What's for lunch? Maybe a chicken sandwich, with a coffee, and a piece of fruit, one of your five a day. Let's analyse that. Well, the wheat that helped make the bread in your sandwich is up 69 per cent on this time last year on world markets; the chicken is 15 per cent dearer; coffee two thirds higher, and, if you like yours sweet, the sugar is 21 per cent costlier. That banana on the side is 15 per cent more pricey.
Yet irksome as rising prices are, food and drink accounts for just £12 in every £100 the average British household spends. And, overall, UK food prices are up by 4.5 per cent on 2010 – against 36 per cent on world markets. That's because many of the foods we consume are processed and packaged, and thus contain a large component of labour and capital costs. A rise in the price of cocoa, sugar and milk ought to make a bar of Cadbury's chocolate dearer, and it has. But a rise in wages for Bournville's workers will do more to inflate the price of your Twirl.
For the world's poorest though, the figures stack up more viciously. Typically, in a low-income country in Asia or Africa, food will comprise 50 per cent of family budgets, and food prices are a matter of life or death, or at least malnutrition. In those places, the staples people rely on are much closer to nature – a bowl of maize porridge against a Goodfella's deep-pan stuffed-crust chicken Provencal pizza, say. When maize is up 27 per cent in Kenya, rice 29 per cent in Bangladesh, mutton 36 per cent in Azerbaijan, for many it means going without.

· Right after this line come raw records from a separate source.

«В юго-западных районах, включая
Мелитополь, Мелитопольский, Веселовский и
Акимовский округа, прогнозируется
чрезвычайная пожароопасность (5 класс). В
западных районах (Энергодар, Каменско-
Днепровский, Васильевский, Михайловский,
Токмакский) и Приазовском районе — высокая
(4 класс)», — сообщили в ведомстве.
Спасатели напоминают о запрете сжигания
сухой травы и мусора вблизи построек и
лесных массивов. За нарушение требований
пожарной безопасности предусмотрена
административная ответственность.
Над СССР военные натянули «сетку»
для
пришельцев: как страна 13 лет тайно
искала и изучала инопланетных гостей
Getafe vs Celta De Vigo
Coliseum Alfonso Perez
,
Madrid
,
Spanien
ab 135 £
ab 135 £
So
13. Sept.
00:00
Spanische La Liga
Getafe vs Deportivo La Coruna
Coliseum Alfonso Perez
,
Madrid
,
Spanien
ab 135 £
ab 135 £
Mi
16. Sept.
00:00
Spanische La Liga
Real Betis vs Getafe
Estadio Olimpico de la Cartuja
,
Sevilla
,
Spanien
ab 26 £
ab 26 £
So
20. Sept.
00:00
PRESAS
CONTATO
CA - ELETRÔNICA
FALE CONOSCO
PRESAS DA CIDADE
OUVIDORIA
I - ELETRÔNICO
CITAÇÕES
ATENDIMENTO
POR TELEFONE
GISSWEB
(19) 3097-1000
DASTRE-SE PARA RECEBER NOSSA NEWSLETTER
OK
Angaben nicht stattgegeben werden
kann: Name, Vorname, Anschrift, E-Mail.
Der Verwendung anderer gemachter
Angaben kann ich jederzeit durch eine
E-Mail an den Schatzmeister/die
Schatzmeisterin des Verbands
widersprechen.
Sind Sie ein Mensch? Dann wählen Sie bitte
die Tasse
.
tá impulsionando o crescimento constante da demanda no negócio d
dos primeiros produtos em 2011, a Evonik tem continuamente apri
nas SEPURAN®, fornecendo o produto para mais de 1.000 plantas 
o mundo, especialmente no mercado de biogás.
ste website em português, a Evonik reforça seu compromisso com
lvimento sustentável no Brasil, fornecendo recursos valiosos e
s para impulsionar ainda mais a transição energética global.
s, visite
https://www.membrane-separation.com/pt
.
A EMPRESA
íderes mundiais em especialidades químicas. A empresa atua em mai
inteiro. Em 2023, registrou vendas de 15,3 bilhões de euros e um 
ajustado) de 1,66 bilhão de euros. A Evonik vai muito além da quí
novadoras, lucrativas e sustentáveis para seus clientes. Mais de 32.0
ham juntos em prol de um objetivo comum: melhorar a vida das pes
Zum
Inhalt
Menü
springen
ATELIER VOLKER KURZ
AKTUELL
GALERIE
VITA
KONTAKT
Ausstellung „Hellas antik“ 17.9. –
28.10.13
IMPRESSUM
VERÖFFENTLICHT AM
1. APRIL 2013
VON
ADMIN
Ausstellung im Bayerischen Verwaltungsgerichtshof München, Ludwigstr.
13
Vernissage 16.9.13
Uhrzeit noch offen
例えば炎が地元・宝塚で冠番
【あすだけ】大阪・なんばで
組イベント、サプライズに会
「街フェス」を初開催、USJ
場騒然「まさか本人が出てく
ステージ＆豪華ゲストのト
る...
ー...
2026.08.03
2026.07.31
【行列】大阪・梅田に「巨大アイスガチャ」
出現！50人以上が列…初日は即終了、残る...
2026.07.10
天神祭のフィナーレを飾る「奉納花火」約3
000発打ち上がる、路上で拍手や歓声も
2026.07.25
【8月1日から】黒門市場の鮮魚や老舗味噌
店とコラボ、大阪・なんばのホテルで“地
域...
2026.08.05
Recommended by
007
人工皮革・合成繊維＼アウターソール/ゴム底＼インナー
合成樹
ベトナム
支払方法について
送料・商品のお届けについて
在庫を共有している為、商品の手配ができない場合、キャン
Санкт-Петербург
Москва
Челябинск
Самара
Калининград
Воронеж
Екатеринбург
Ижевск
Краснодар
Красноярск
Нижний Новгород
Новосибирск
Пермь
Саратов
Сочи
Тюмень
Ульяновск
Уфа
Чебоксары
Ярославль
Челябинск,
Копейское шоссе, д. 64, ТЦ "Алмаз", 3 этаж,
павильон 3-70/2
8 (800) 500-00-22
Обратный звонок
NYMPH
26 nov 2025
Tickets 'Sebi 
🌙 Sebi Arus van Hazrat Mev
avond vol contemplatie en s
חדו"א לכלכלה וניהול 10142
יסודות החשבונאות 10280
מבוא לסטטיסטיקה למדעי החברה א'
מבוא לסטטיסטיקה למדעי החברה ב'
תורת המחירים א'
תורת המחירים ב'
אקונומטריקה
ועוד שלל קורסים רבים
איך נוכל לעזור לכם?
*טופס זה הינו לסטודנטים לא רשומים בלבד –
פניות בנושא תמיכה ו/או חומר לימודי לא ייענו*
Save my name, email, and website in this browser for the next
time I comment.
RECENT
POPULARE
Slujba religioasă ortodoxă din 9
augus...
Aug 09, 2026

There are a billion undernourished people on our planet, and their numbers are rising at a rate of 68 people per minute. Some 44 million people have been pushed into poverty because of the rise in food prices since last summer. The pressure on the world's poorest is fuelling political turmoil in the Middle East and Africa, and that in turn is disrupting production, as with cocoa from Ivory Coast, of a third of world supplies.

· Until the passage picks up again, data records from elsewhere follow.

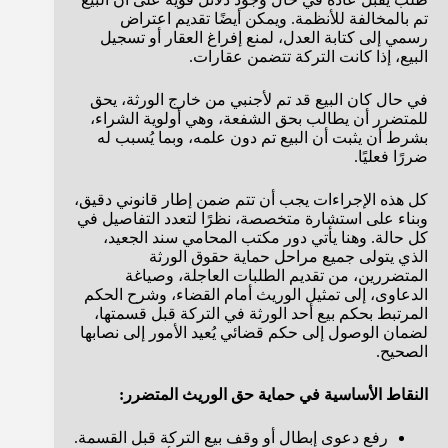
تم بالمخالفة للأنظمة. ويمكن أيضًا تقديم اعتراض
رسمي إلى كتابة العدل، لمنع إفراغ العقار أو تسجيل
البيع، إذا كانت التركة تتضمن عقارات.
في حال كان البيع قد تم لأجنبي من خارج الورثة، يحق
للمتضرر أن يطالب بحق الشفعة، وهي أولوية الشراء،
بشرط أن يثبت أن البيع تم دون علمه، وبما يُسبب له
ضررًا فعليًا.
كل هذه الإجراءات يجب أن تتم ضمن إطار قانوني دقيق،
وبناء على استشارة متخصصة، نظرًا لتعدد التفاصيل في
كل حالة. وهنا يأتي دور مكتب المحامي سند الجعيد،
الذي يتولى جميع مراحل حماية حقوق الورثة
المتضررين، من تقديم الطلبات العاجلة، وصياغة
الدعاوى، إلى تمثيل الوريث أمام القضاء، وشرح الحكم
المرتبط بحكم بيع أحد الورثة في التركة قبل قسمتها،
لضمان الوصول إلى حكم قضائي يُعيد الأمور إلى نصابها
الصحيح.
النقاط الأساسية في حماية حق الوريث المتضرر:
رفع دعوى إبطال أو وقف بيع التركة قبل القسمة.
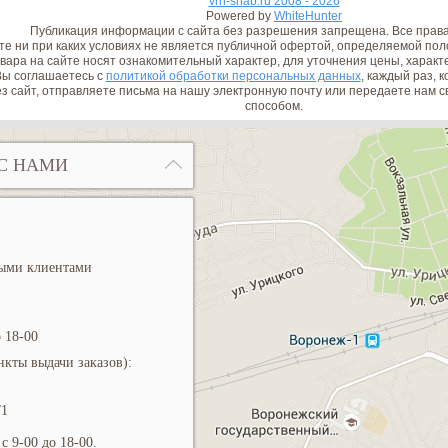
vrn-snab.ru 2008 - 2026
Powered by
WhiteHunter
Публикация информации с сайта без разрешения запрещена. Все прав
е ни при каких условиях не является публичной офертой, определяемой поло
вара на сайте носят ознакомительный характер, для уточнения цены, характ
ы соглашаетесь с
политикой обработки персональных данных
, каждый раз, 
з сайт, отправляете письма на нашу электронную почту или передаете нам
способом.
С НАМИ
ными клиентами
 18-00
кты выдачи заказов):
/1
с 9-00 до 18-00.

Who's to blame? The usual charge is that giant commodity trading companies such as Glencore, now blinking into the light as a publicly quoted company, have been abusing their power. The fact that the directors may receive around £100m each from the firm's £10bn flotation, and that the boss there is worth £6bn, doesn't help the firm's image. Expect Glencore to be one of the anti-capitalist movement's targets of choice.
And yet is food speculation really bad? We did not, for example, thank the traders for cutting the cost of food and other commodities in 2009. The best objective evidence – backed by the World Bank and the UN Food and Agriculture Organisation – is that they merely exaggerate existing trends, adding to volatility. Remember that speculators are just as adept at making money from falling prices as from ramping them up.
Yet think again about the dynamics. If, say, a commodities firm bought wheat a couple of years ago when prices were (relatively) depressed, and they now start to sell the stuff because they sense the end of the commodities boom – as Goldman Sachs declared last week – then they are actually smoothing price movements.
There are some commodities which are surprisingly thinly traded, such as rice, where only 7 per cent of production makes it to world markets. In others, such as tea, futures and options are unknown. Arguably, financial instruments should be used by governments and others to hedge and protect growers and consumers alike. That way the "financialisation of food" might be a good thing. That, after all, is how the great Chicago Mercantile Exchange was born, to help 19th-century farmers in the Mid-West cope with the vicissitudes of life, offering known prices for future crops. Yet even if speculators did add to the present inflation because they are hunting for alternatives to shares or bonds, it is hardly credible to blame them alone.
The burgeoning demand from China, India and other populous, fast-growing markets is surely the single biggest factor, and one turbo-charged by their growing preference for meat and poultry. That means more grains going to make animal foodstuffs, rather than being eaten by humans directly, an inefficient way of providing nutrition (the basic economic case for vegetarianism).
The further diversion of corn, sugar and cassava into bio-fuels is also a man-made phenomenon, sponsored by governments in the US, Indonesia and the EU, and one that has accelerated with every jump in the price of oil. Highly protectionist rules in the West, such as Europe's Common Agricultural Policy, have also held prices higher than need be, and locked poor producers out; export bans by Russia (wheat) and India (rice) have also added to strains. Freakish weather which has wrecked harvests is down to climate change, again a product of our own greedy habits.
Primitive supply chains and poor management of stocks in developing countries can massively inflate local prices, even when global prices are calm; Tesco, Carrefour and Wal-Mart, it has to be said, are rather better at delivering fresh food than the Mubarak or Gaddafi regimes.
High food prices, then, are rather like fixing the international financial system, an essentially global problem that requires an unprecedented degree of co-operation – so neither will happen.
This November, the Doha round of global trade talks, which have the potential to revolutionise markets, ease prices and boost global growth, will mark their 10th anniversary, a decade of, you might say, fruitless meetings while the world's hungriest starve. Glencore was not, I think, a party to those talks.